== DATASET RECORDS
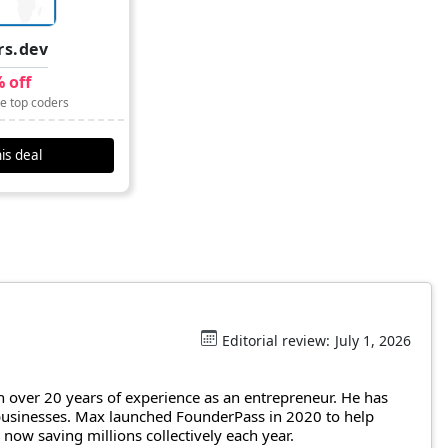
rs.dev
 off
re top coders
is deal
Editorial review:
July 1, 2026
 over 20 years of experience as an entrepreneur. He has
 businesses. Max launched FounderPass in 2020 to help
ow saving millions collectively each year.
====
== DATASET RECORDS
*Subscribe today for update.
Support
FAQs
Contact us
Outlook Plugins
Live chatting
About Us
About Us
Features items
====
== DATASET RECORDS
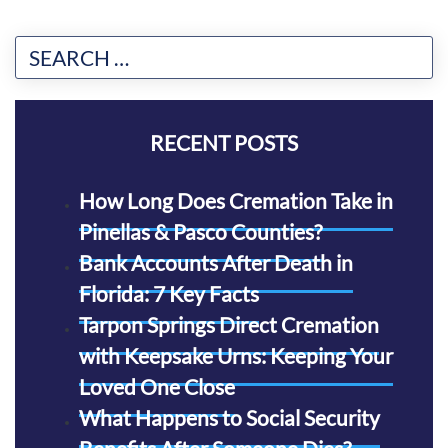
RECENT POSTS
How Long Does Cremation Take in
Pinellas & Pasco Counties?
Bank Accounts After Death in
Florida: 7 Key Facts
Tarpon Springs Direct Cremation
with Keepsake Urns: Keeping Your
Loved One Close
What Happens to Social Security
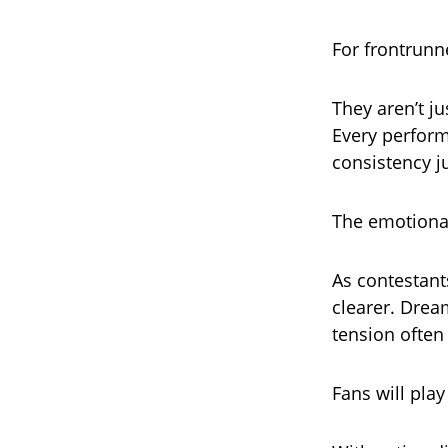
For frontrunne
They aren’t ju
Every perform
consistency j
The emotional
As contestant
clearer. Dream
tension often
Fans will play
====
--- WHAT TO PRODUCE ---
Display each line of the data where "Cremation" occurs.

--- WRITTEN ANSWER ---
How Long Does Cremation Take in
Tarpon Springs Direct Cremation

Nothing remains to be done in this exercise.